Bargain @ $1.99 from HarperCollins in Canada & the US (price should be the same at all the regular retailers):
The Last Witchfinder by Nebula & World Fantasy award-winner James Morrow (
ISFDB,
Wikipedia,
SFE), whose
Shambling Towards Hiroshima I quite liked when it showed up in the Hugo Voter Packet some years ago. This seems to be more a literary fiction-ish historical journey of self-discovery adventure with mild speculative/fantasy elements, but it placed within the top 5 on the annual Locus and Campbell Memorial Award lists (and also got a preliminary nod for the Tiptree, for Gentle Readers interested in potentially Gender-Bending SF which was the category it was nommed under), according to ISFDB. Apparently this was originally published in French translation, but then found an English distributor.
ETA: Wikipedia claims the story is narrated by a sentient copy of Isaac Newton's book
Principia Mathematica. I was going to buy this anyway, but now sheer morbid curiosity is bumping it up the TBR.

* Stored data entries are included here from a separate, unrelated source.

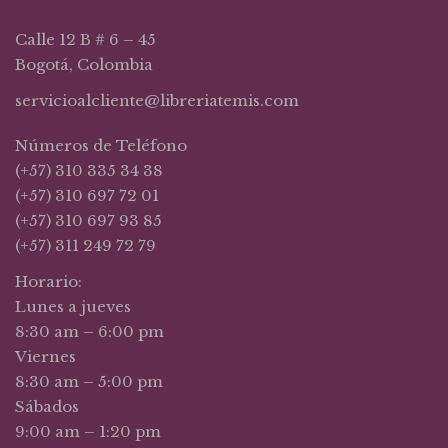
Calle 12 B # 6 – 45
Bogotá, Colombia
servicioalcliente@libreriatemis.com
Números de Teléfono
(+57) 310 335 34 38
(+57) 310 697 72 01
(+57) 310 697 93 85
(+57) 311 249 72 79
Horario:
Lunes a jueves
8:30 am – 6:00 pm
Viernes
8:30 am – 5:00 pm
Sábados
9:00 am – 1:20 pm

Jennet Stearne's father hangs witches for a living in Restoration England. But when she witnesses the unjust and horrifying execution of her beloved aunt Isobel, the precocious child decides to make it her life's mission to bring down the Parliamentary Witchcraft Act. Armed with little save the power of reason, and determined to see justice prevail, Jennet hurls herself into a series of picaresque adventures—traveling from King William's Britain to the fledgling American Colonies to an uncharted island in the Caribbean, braving West Indies pirates, Algonquin Indian captors, the machinations of the Salem Witch Court, and the sensuous love of a young Ben Franklin. For Jennet cannot and must not rest until she has put the last witchfinder out of business.